In iterating my blog/portfolio I realized that I was missing a basic Information Architecture example. One of the very first tasks when redesigning the CloudForge application was redesigning the main navigation. This was more than just layout. This was the task of really figuring out a better way to group, extend, and display the major functions of the service.
Remember, the assignment was not to create a new product from scratch. We had to design a new UX while carrying thousands of existing users over to the new application experience. This meant implementing new ideas without leaving our current user base at a loss for familiar UI/UX.
Original Navigation Scheme
The CloudForge came from a product called Codesion… same service, different platform. The original navigational scheme was based on tabs grouped into primary buckets; Dashboard, Projects, People, Publisher, Services, and System. At first glance this seems to be pretty sensible and it worked for years. The problem is that when you decide to go after new users in a more savvy market the paradigms break down.
- Dashboard: Makes sense.
- Projects: The heart and soul of the application. People tend to think in terms of Projects so let’s keep this.
- People: Hummm… A bit vague. Are these users, admins, managers, customers? Who knows? We have to click and investigate in order to find out. This breaks some of the basic UI rules of being predictable and perceivable.
- Publisher: This is actually a service that pushes code to various outlets.
- Services: Wait… Isn’t publisher a service? Are they different in some way?
- System: Again, the title is a bit vague. You mean system settings? You mean the whole CF system or one of the service systems?
- There seems to be two levels of navigation without a clear demarkation of the difference. “My Settings”? Aren’t all the settings I’m making “My Settings”?
- Aside from the actual architectural schema, the aesthetic looks like it could use a major upgrade from the tabs metaphor.
Imagining a New Organization
My first step was to take stock of what items are really important to a given user. The original seemed to look at the navigation from the perspective of the engineer building it. I wanted to approach it by asking “What do our users do now? What do they want to do? How can I get them there faster? How can I introduce them to other features without creating confusion?”
The answer was to create sub-buckets within larger buckets. For instance, instead of “People” we have an “Admin” bucket with the first sub-bucket being management of users, groups, etc. It’s like putting the people tab inside of a parent. How do we implement this?

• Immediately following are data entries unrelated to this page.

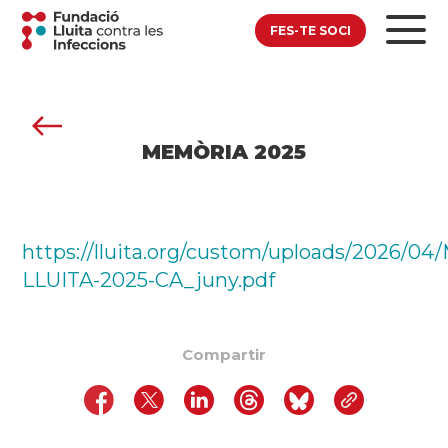
FES-TE SOCI
MEMÒRIA 2025
https://lluita.org/custom/uploads/2026/0
LLUITA-2025-CA_juny.pdf
Compartir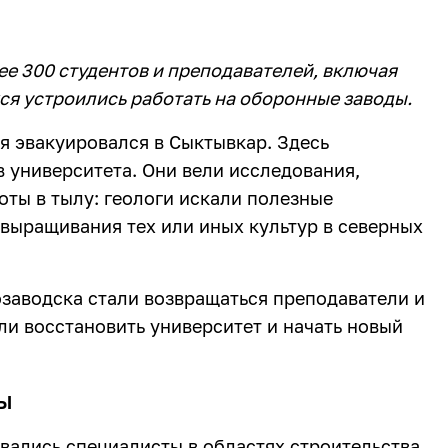
е 300 студентов и преподавателей, включая
хся устроились работать на оборонные заводы.
я эвакуировался в Сыктывкар. Здесь
 университета. Они вели исследования,
оты в тылу: геологи искали полезные
выращивания тех или иных культур в северных
заводска стали возвращаться преподаватели и
ли восстановить университет и начать новый
ды
вались специалисты в областях строительства,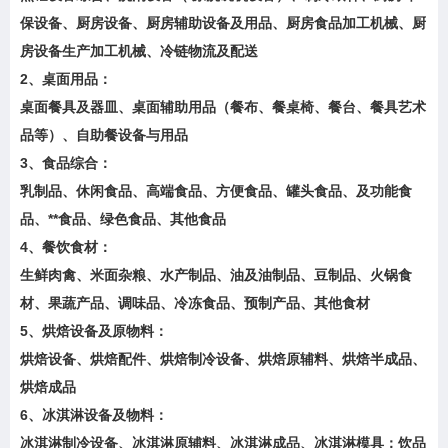
保设备、厨房设备、厨房辅助设备及用品、厨房食品加工机械、厨
房设备生产加工机械、冷链物流及配送
2、桌面用品：
桌面餐具及器皿、桌面辅助用品（餐布、餐桌椅、餐台、餐具艺术
品等）、自助餐设备与用品
3、食品综合：
乳制品、休闲食品、高端食品、方便食品、罐头食品、及功能食
品、**食品、绿色食品、其他食品
4、餐饮食材：
生鲜肉禽、米面杂粮、水产制品、油及油制品、豆制品、火锅食
材、果蔬产品、调味品、冷冻食品、预制产品、其他食材
5、烘焙设备及原物料：
烘焙设备、烘焙配件、烘焙制冷设备、烘焙原辅料、烘焙半成品、
烘焙成品
6、冰淇淋设备及物料：
冰淇淋制冷设备、冰淇淋原辅料、冰淇淋成品、冰淇淋模具；饮品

From here I can run it by product and see make sure that it’s meeting all of the business goals. In this case the “Services” section drives folks to any new services, paid or free, that would complement their needs.
Implementing a New Navigation
Finally, Bootstrap gave us a modern drop down menu scheme which is more aesthetically pleasing and WAY more extensible. We can simply fit more options in the drop downs than the strictly horizontal tab device.
Initially I’d considered icons for each menu item but I quickly realized that we’d be up to our necks in icons. Now if we ever want to set an item apart from others we can use color/icons (make “Billing” red when over due for instance).
In the end we have an architecture that’s simpler to read, faster to navigate, and way more extensible. This makes happier users, engineers, and product owners.